Final answer:
To determine the equation of the trigonometric function with the given properties, one must calculate the amplitude, apply the given midline, period, and y-intercept to construct the cosine function that best fits the specifications.
Step-by-step explanation:
The student's question appears to relate to finding the equation of a trigonometric function based on certain properties: the midline, minimum value, period, and the y-intercept. Given the information that the equation of the midline is y=1, the minimum value is y=-4, the period is 8, and the y-intercept is 1, we can construct a sine or cosine function that fits these specifications.
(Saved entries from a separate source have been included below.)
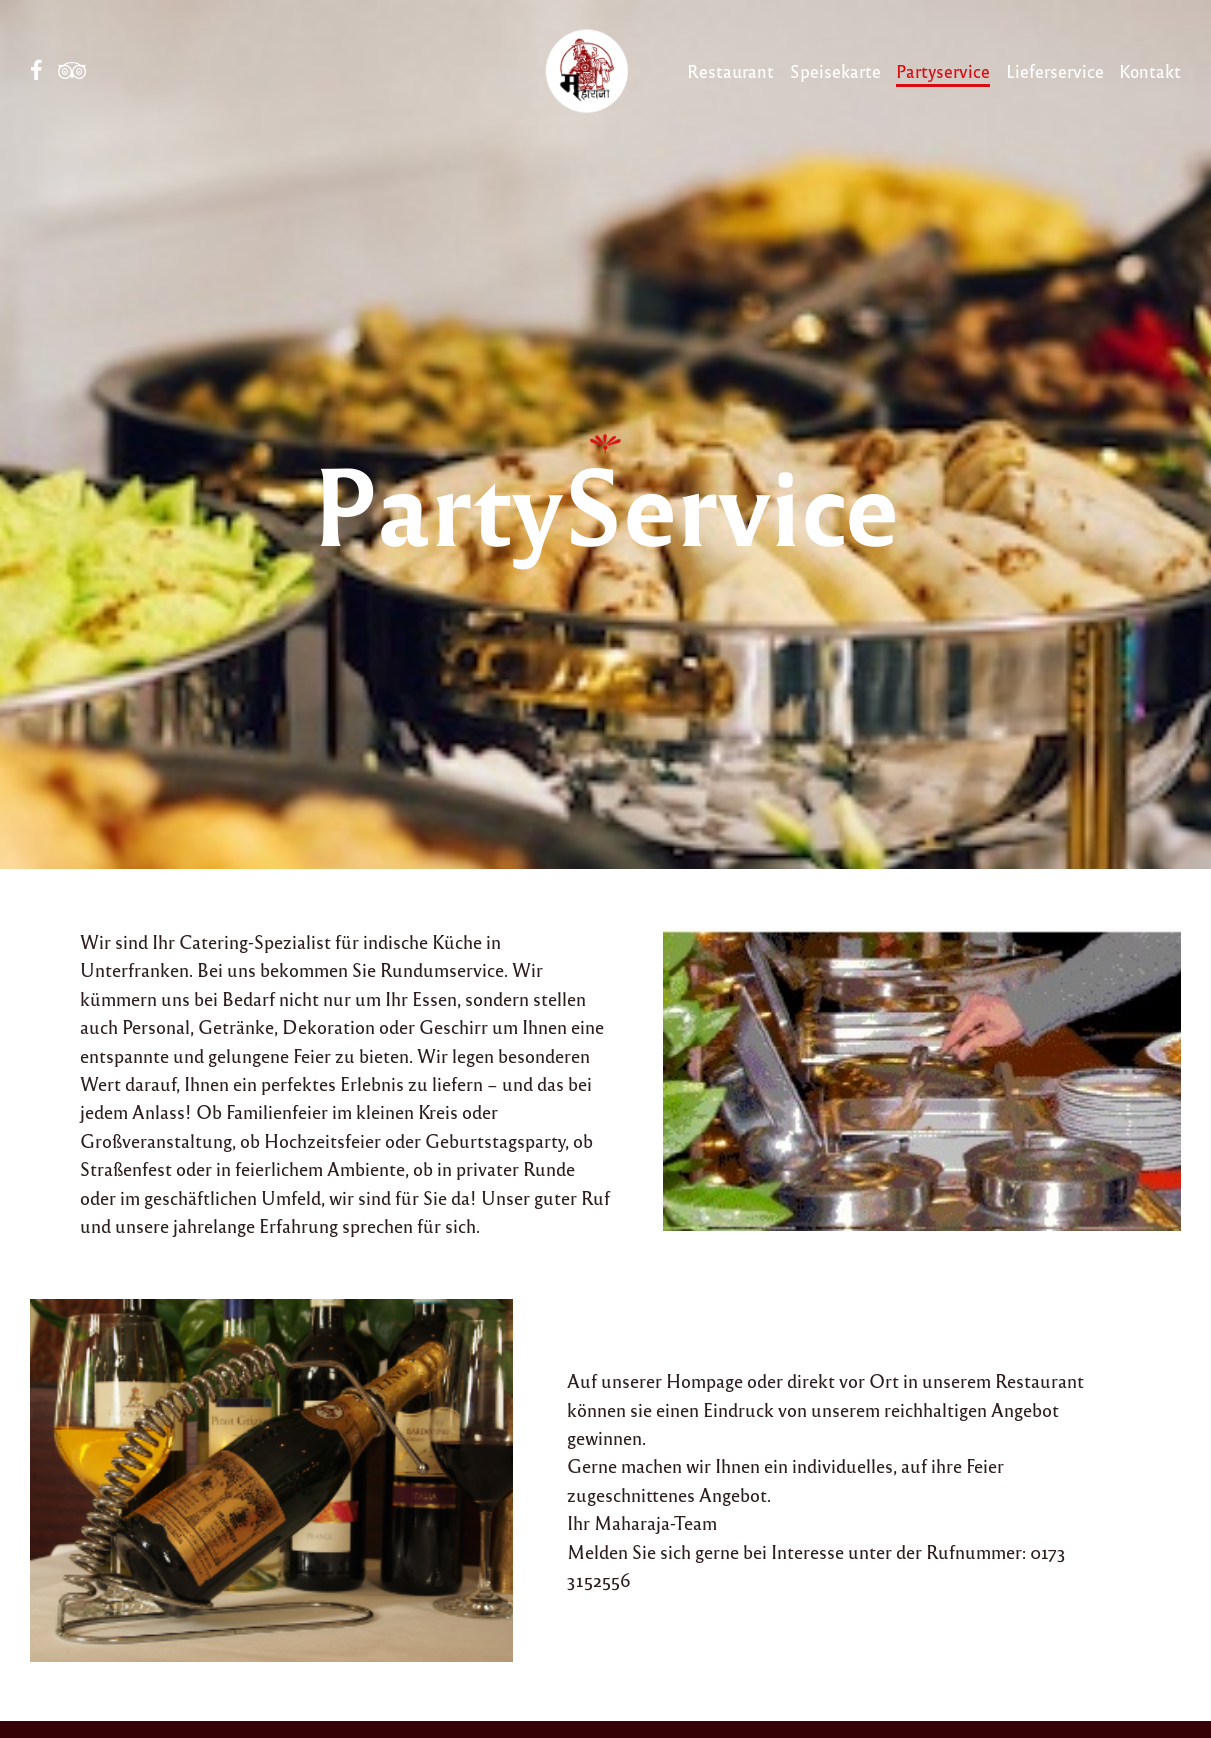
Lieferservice (1055, 71)
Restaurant (730, 71)
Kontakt (1150, 71)
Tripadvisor (72, 71)
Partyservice (943, 71)
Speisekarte (835, 71)
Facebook (36, 71)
Firstly, the amplitude can be found by calculating the difference between the midline and the minimum value: Amplitude = (Midline - Minimum Value) / 2 = (1 - (-4)) / 2 = 2.5. Next, since the midline is y=1, this would shift the standard sine or cosine curve vertically by +1. The period being 8 indicates that the function completes a full cycle over an interval of 8 units on the x-axis, which means the coefficient of the x variable inside the sine or cosine function, representing the frequency, is (2π / Period) = (2π / 8) = π/4. Finally, with a y-intercept of 1, we can start with a cosine function, which naturally intersects the y-axis at its maximum value when there is no horizontal shift.
Consequently, the function would be of the form y = A cos(B(x - C)) + D, with the amplitude A = 2.5, B as the frequency which is π/4 (which implies no horizontal shift, so C=0), and D as the vertical shift, which is 1. Therefore, the equation is y = 2.5 cos(π/4 x) + 1.